Though there are certainly other alternatives, rhetorical ecologies might offer one avenue for considering the ways in which multiple, diverse discourses might collectively participate within a networked ecology of feminist activity. We could better theorize the ways in which these various discourses intersect, circulate, and transform. Moreover, it is possible that by tracing and archiving feminist rhetorical activity in Tallahassee, we might demonstrate how well defined social change could arise, even out of disorganized and dispersed efforts.

Works Cited
Campbell, Karlyn Kohrs. “‘The Rhetoric of Women’s Liberation: An Oxymoron’ Revisited.” Communication Studies 50.2 (Summer 1999): 138-142.

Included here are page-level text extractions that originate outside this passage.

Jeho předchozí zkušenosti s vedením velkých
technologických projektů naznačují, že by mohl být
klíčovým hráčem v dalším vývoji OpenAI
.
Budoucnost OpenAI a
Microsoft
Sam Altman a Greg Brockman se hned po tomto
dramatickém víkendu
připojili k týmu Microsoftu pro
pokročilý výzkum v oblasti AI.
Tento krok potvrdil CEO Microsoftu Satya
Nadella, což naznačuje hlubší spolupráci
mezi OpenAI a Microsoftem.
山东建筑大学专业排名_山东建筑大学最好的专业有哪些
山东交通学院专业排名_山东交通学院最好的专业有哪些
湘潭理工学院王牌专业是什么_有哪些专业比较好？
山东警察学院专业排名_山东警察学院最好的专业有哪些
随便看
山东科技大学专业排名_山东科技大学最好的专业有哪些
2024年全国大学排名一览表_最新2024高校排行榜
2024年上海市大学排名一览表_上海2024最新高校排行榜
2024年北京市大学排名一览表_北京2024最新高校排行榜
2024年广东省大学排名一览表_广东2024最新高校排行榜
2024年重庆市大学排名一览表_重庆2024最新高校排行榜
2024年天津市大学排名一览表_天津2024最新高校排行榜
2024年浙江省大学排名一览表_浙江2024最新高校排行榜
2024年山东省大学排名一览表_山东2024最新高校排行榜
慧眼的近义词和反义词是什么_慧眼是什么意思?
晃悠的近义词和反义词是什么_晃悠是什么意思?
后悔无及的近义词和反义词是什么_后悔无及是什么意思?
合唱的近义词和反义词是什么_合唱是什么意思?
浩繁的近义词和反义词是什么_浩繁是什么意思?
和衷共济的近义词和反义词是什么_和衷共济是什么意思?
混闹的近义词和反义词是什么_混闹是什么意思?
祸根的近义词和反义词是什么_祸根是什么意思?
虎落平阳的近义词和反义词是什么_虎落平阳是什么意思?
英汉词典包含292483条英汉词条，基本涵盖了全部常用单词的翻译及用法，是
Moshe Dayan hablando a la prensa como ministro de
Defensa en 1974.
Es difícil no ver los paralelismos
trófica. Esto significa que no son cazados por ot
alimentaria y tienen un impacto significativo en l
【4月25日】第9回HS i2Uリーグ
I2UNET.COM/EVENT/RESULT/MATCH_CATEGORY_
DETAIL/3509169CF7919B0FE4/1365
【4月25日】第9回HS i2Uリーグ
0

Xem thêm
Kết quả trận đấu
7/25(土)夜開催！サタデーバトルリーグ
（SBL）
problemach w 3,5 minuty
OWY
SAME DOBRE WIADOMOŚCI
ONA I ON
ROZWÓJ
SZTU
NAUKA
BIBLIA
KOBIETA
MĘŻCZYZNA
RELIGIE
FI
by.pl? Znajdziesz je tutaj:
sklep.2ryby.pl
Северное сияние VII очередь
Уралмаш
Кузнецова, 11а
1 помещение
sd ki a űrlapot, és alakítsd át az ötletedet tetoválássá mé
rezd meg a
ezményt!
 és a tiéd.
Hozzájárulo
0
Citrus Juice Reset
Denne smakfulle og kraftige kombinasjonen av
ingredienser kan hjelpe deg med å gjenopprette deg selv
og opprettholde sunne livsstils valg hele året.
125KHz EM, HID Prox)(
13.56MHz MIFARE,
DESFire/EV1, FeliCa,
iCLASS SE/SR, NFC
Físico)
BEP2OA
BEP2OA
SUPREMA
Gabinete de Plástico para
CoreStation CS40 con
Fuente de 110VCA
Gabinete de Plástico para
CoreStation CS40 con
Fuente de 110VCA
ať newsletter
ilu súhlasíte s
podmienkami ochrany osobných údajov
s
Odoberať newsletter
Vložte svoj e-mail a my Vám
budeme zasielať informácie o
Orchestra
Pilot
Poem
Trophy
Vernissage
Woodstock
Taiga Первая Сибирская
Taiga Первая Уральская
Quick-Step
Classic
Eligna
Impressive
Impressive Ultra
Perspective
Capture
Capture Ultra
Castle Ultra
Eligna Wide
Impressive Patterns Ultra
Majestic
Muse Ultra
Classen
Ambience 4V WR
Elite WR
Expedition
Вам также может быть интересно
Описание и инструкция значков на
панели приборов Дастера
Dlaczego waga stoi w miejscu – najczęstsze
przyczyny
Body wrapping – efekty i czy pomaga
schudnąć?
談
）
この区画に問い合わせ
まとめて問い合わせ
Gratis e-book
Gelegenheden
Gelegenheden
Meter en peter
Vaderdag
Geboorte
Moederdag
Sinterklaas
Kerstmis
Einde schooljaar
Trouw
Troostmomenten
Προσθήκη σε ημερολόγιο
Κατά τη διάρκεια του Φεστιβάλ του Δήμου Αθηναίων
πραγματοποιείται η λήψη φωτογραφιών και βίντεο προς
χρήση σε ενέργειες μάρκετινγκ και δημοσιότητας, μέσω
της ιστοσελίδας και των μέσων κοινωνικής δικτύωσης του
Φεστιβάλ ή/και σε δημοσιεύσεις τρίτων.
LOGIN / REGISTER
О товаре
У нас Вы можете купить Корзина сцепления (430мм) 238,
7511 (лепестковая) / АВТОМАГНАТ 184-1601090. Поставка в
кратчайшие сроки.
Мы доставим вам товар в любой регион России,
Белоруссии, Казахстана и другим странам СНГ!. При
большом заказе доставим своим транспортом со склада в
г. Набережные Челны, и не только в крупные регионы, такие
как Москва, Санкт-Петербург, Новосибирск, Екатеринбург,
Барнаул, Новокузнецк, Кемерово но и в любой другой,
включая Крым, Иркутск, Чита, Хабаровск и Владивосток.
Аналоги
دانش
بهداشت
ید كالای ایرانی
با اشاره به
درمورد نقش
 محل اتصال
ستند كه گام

Edbauer, Jenny. “Unframing Models of Public Distribution: From Rhetorical Situation to Rhetorical Ecologies.” Rhetoric Society Quarterly 35.4 (Fall 2005): 5-24.
Foss, Sonja K., and Cindy L. Griffin. “Beyond Persuasion: A Proposal for Invitational Rhetoric.” Communication Monographs 62.1 (Mar. 1995): 2-18.
Hart-Davidson, William, James P. Zappen, and S. Michael Halloran. “On the Formation of Democratic Citizens: Rethinking the Rhetorical Tradition in a Digital Age.” The Viability of the Rhetorical Tradition, eds. Graff, Walzer, Atwill, Albany: SUNY, 2005. 125-140.
Hawhee, Debra. “Kairotic Encounters.” Perspectives on Rhetorical Invention, eds. Janet M. Atwill and Janice M. Lauer. Knoxville: University of Tennessee Press, 2003. 16-35.